Say how many lines of the listing below include the word "profondeur", with no other output.
• • •
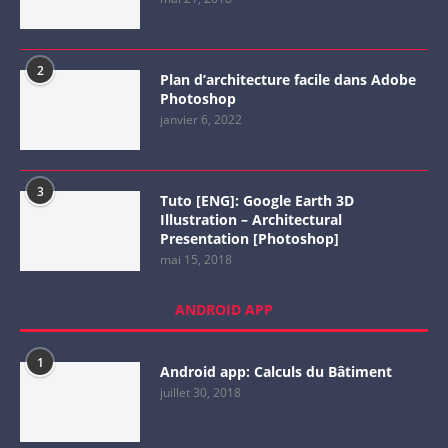
2
Plan d’architecture facile dans Adobe
Photoshop
janvier 6, 2022
3
Tuto [ENG]: Google Earth 3D
Illustration – Architectural
Presentation [Photoshop]
mai 15, 2018
ANDROID APP
1
Android app: Calculs du Bâtiment
juillet 30, 2018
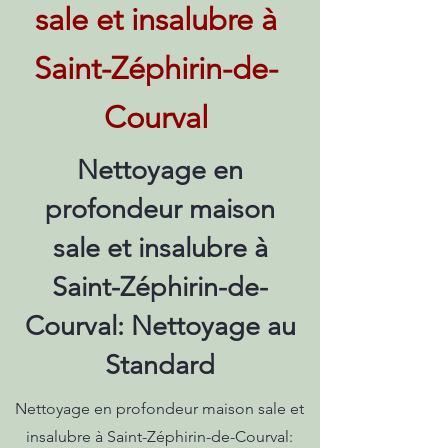
sale et insalubre à
Saint-Zéphirin-de-
Courval
Nettoyage en
profondeur maison
sale et insalubre à
Saint-Zéphirin-de-
Courval: Nettoyage au
Standard
Nettoyage en profondeur maison sale et
insalubre à Saint-Zéphirin-de-Courval:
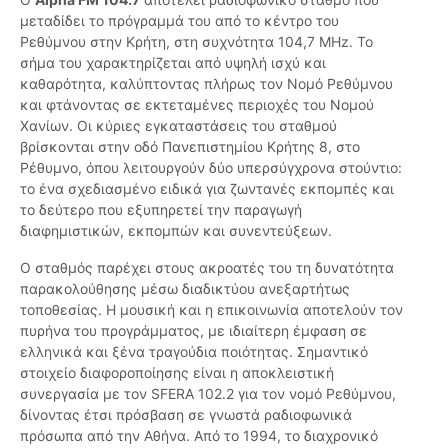
μεταδίδει το πρόγραμμά του από το κέντρο του
Ρεθύμνου στην Κρήτη, στη συχνότητα 104,7 MHz. Το
σήμα του χαρακτηρίζεται από υψηλή ισχύ και
καθαρότητα, καλύπτοντας πλήρως τον Νομό Ρεθύμνου
και φτάνοντας σε εκτεταμένες περιοχές του Νομού
Χανίων. Οι κύριες εγκαταστάσεις του σταθμού
βρίσκονται στην οδό Πανεπιστημίου Κρήτης 8, στο
Ρέθυμνο, όπου λειτουργούν δύο υπερσύγχρονα στούντιο:
το ένα σχεδιασμένο ειδικά για ζωντανές εκπομπές και
το δεύτερο που εξυπηρετεί την παραγωγή
διαφημιστικών, εκπομπών και συνεντεύξεων.
Ο σταθμός παρέχει στους ακροατές του τη δυνατότητα
παρακολούθησης μέσω διαδικτύου ανεξαρτήτως
τοποθεσίας. Η μουσική και η επικοινωνία αποτελούν τον
πυρήνα του προγράμματος, με ιδιαίτερη έμφαση σε
ελληνικά και ξένα τραγούδια ποιότητας. Σημαντικό
στοιχείο διαφοροποίησης είναι η αποκλειστική
συνεργασία με τον SFERA 102.2 για τον νομό Ρεθύμνου,
δίνοντας έτσι πρόσβαση σε γνωστά ραδιοφωνικά
πρόσωπα από την Αθήνα. Από το 1994, το διαχρονικό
• • •
- **Solution**:
2